*Supplied material*:
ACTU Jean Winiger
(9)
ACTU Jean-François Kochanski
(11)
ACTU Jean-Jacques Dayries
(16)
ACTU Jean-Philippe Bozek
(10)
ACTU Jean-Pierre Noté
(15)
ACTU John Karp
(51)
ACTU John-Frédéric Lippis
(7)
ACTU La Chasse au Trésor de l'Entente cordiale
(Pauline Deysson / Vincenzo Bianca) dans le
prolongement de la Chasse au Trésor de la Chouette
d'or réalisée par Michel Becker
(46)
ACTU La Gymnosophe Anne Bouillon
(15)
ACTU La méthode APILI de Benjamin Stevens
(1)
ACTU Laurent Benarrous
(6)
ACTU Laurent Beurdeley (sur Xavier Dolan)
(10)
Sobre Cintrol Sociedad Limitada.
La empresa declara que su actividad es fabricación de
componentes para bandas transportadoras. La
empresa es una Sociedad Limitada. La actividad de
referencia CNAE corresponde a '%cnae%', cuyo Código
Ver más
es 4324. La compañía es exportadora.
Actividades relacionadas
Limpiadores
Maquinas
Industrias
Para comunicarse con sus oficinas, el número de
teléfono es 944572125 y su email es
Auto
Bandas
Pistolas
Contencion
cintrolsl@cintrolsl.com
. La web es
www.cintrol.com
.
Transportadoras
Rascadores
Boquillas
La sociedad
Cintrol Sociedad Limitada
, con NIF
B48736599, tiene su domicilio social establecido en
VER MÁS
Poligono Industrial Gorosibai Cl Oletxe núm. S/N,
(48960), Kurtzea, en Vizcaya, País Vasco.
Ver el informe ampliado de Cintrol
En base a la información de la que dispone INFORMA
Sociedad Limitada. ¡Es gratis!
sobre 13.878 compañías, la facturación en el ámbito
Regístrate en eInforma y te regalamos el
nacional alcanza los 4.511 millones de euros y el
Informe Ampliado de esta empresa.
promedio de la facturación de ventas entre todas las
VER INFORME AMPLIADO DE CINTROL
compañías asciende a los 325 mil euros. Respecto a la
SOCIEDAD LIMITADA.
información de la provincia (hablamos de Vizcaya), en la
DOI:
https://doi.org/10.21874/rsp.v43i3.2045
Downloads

*Brief*:
Once you have read the listing, retype it in full, word for word.

*Result of the task*:
ACTU Jean Winiger
(9)
ACTU Jean-François Kochanski
(11)
ACTU Jean-Jacques Dayries
(16)
ACTU Jean-Philippe Bozek
(10)
ACTU Jean-Pierre Noté
(15)
ACTU John Karp
(51)
ACTU John-Frédéric Lippis
(7)
ACTU La Chasse au Trésor de l'Entente cordiale
(Pauline Deysson / Vincenzo Bianca) dans le
prolongement de la Chasse au Trésor de la Chouette
d'or réalisée par Michel Becker
(46)
ACTU La Gymnosophe Anne Bouillon
(15)
ACTU La méthode APILI de Benjamin Stevens
(1)
ACTU Laurent Benarrous
(6)
ACTU Laurent Beurdeley (sur Xavier Dolan)
(10)
Sobre Cintrol Sociedad Limitada.
La empresa declara que su actividad es fabricación de
componentes para bandas transportadoras. La
empresa es una Sociedad Limitada. La actividad de
referencia CNAE corresponde a '%cnae%', cuyo Código
Ver más
es 4324. La compañía es exportadora.
Actividades relacionadas
Limpiadores
Maquinas
Industrias
Para comunicarse con sus oficinas, el número de
teléfono es 944572125 y su email es
Auto
Bandas
Pistolas
Contencion
cintrolsl@cintrolsl.com
. La web es
www.cintrol.com
.
Transportadoras
Rascadores
Boquillas
La sociedad
Cintrol Sociedad Limitada
, con NIF
B48736599, tiene su domicilio social establecido en
VER MÁS
Poligono Industrial Gorosibai Cl Oletxe núm. S/N,
(48960), Kurtzea, en Vizcaya, País Vasco.
Ver el informe ampliado de Cintrol
En base a la información de la que dispone INFORMA
Sociedad Limitada. ¡Es gratis!
sobre 13.878 compañías, la facturación en el ámbito
Regístrate en eInforma y te regalamos el
nacional alcanza los 4.511 millones de euros y el
Informe Ampliado de esta empresa.
promedio de la facturación de ventas entre todas las
VER INFORME AMPLIADO DE CINTROL
compañías asciende a los 325 mil euros. Respecto a la
SOCIEDAD LIMITADA.
información de la provincia (hablamos de Vizcaya), en la
DOI:
https://doi.org/10.21874/rsp.v43i3.2045
Downloads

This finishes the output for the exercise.